:: Exercise details ::
The answer must consist of every line from the data that holds the string "List".

:: Dataset content ::
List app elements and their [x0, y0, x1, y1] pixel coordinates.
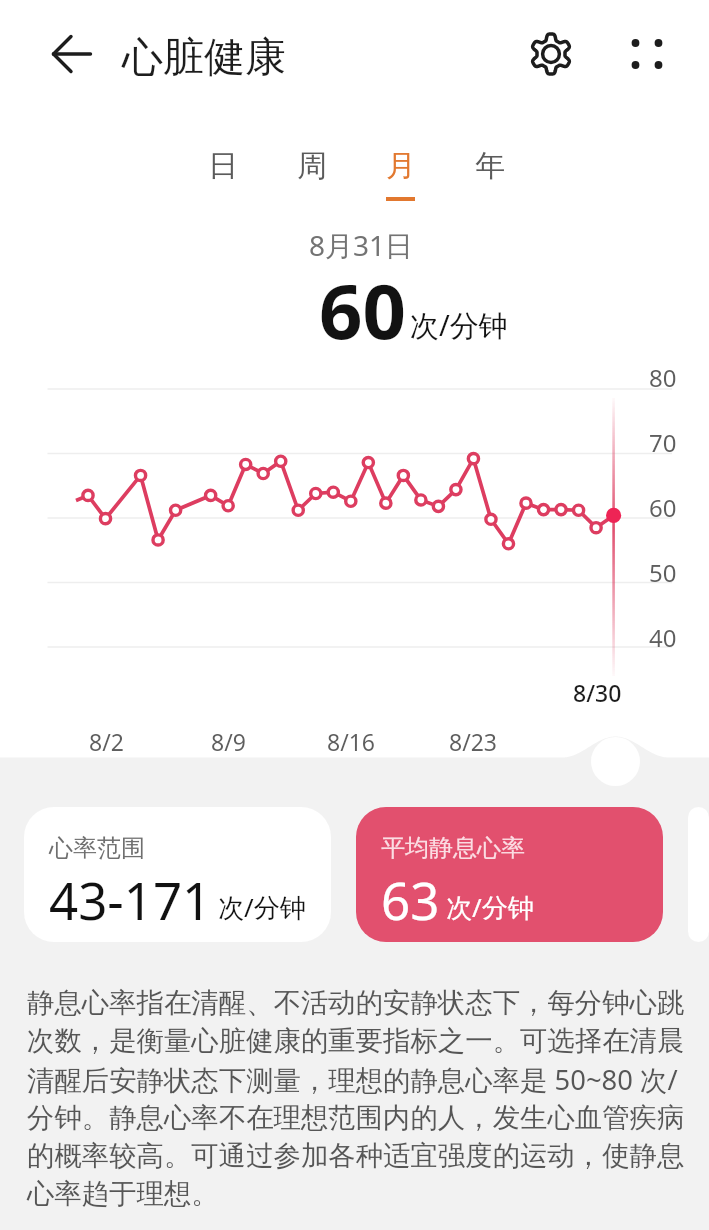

--

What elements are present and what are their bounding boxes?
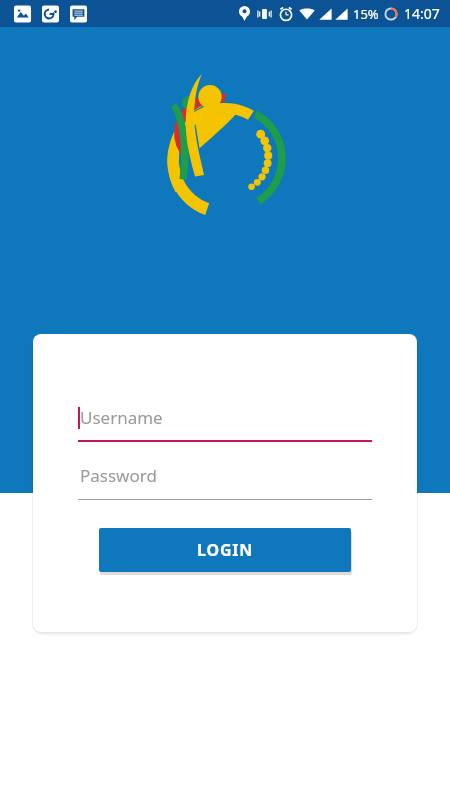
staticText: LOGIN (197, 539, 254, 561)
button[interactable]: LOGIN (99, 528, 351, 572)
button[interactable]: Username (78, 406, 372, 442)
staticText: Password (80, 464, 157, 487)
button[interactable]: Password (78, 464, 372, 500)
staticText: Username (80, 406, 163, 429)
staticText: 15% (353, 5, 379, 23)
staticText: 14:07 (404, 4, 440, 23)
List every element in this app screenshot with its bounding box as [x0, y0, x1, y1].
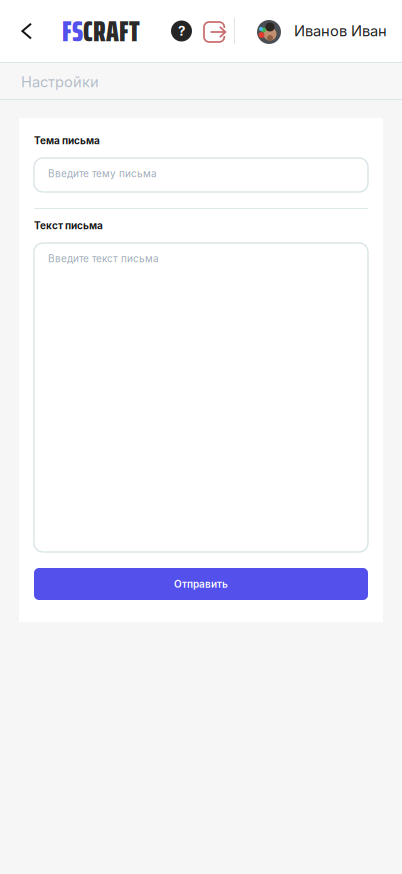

:: Answer box ::
List app elements and their [x0, y0, x1, y1] pixel coordinates.
List every element in this app screenshot with its bounding box as [x0, y0, x1, y1].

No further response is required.